This sounds somewhat reasonable, so let’s dive in to learn more.

But first, what are quantum computers?

Quantum physics is the study of structures smaller than atoms. The conventional principles of physics are thrown out the window while studying subatomic structures, and novel phenomena on a microscopic level begin to emerge. Quantum computers exploit those properties to perform calculations faster than even the most powerful supercomputers.1

The computers we use today store information in the form of bits (with each bit having two possible states 0 or 1), while a quantum computer encodes information in far richer states called qubits (which can be in any state on the surface of the sphere below).2

Due to a phenomenon known as quantum superposition, qubits can exist in numerous states simultaneously. This feature increases their speed exponentially when compared to binary computer systems.3 Generally speaking, the more qubits a quantum computer has, the stronger it will be (more qubits = more computing power). Qubits vary in quality, which will be discussed further down the article. Quantum computing becomes a fascinating topic to learn about when looking into the opportunities: Once fully developed, it will act as a catalyst for scientific discovery and innovation, transforming areas such as energy storage, chemical engineering, material science, drug discovery, and machine learning.4

Second, how far are quantum computers developed?

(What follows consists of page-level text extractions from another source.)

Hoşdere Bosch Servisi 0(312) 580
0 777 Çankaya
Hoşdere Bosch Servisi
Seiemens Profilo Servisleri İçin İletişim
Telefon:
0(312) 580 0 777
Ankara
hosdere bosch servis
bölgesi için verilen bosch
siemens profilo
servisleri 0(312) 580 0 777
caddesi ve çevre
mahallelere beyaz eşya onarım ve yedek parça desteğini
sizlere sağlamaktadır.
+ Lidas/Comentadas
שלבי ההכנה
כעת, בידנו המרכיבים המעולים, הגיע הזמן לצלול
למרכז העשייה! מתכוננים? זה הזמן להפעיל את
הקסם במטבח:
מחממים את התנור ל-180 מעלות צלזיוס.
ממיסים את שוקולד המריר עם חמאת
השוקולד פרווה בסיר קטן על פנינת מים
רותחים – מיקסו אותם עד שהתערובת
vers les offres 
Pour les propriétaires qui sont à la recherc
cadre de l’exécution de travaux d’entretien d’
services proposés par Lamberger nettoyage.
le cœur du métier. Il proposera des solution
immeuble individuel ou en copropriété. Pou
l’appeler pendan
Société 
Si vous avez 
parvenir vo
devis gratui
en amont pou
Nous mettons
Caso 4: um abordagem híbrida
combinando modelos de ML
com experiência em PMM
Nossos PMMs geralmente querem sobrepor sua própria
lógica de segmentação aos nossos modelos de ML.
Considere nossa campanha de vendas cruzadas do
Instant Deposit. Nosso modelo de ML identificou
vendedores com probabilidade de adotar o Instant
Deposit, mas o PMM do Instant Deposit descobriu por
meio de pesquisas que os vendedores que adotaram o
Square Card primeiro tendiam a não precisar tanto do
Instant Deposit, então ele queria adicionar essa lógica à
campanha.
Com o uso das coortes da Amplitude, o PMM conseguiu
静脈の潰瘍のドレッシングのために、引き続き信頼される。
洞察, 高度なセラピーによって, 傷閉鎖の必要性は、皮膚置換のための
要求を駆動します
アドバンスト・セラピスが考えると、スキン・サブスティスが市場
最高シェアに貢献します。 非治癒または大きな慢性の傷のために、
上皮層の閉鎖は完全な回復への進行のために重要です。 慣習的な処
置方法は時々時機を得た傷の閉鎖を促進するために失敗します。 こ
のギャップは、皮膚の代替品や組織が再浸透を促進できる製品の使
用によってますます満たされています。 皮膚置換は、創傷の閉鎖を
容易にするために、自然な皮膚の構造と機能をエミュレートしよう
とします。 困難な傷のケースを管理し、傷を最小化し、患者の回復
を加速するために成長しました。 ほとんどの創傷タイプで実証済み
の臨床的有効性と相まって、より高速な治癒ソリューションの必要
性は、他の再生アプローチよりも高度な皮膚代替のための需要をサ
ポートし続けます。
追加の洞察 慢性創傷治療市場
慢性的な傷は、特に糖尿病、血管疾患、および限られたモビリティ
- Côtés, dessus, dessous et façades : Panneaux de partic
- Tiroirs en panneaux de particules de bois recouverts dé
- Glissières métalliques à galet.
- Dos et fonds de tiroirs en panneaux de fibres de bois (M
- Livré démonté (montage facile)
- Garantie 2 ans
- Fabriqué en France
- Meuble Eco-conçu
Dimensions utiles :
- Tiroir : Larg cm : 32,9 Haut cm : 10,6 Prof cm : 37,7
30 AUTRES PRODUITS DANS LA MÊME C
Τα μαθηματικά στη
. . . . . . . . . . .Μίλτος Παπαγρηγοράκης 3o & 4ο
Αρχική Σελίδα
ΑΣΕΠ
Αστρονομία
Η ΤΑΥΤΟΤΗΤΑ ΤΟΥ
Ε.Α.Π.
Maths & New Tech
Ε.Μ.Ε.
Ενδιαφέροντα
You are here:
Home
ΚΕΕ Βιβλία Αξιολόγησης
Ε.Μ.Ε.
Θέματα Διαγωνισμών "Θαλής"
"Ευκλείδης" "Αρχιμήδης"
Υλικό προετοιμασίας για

In 2019, Google claimed to have achieved quantum supremacy, a long-awaited milestone for scientists worldwide.5 They revealed that they had built a system that could do a calculation that would take a traditional computer 10,000 years in just over three minutes. Although groundbreaking, it remains to be seen whether a quantum computer can tackle a valuable task that cannot be accomplished in any other way.6

Right now, the most advanced (publicly known) quantum computer of IBM can reach 127 qubits, but the quantum states are challenging to control.7

While I was searching for the most powerful quantum computer that is publicly known today, I was quite surprised to stumble upon the company D-Wave which seems to be achieving more than 5,000 qubits with its quantum annealers.8 In summary, these quantum annealers are not capable of running the algorithms needed to “break Bitcoin”, so they are irrelevant for this article. Instead, it is “universal gate quantum computing” that matters in this context.9

The timetable for quantum computing progress is highly debated by experts. The threats and uncertainty potentially resulting from quantum computing, according to some, will be decades away due to its complexity. Others, such as Alphabet CEO Sundar Pichai, believe quantum computing will break encryption as we know it within the next three years. This year, IBM plans to deploy a 433-qubit quantum processor, followed by a 1,121-qubit Condor-class quantum processor in 2023.10 The progress in quantum computing is, as so often in the world of technology, progressing exponentially.11 The graph below illustrates a prediction of qubit advancement for the next decades. The research article is from 2018, and we are currently trending between the two blue dotted lines.12

Note that the y-axis is scaled logarithmically - by 2025, quantum computers with 10,000 qubits could be a reality. In 2040, quantum computers could have 10 billion qubits.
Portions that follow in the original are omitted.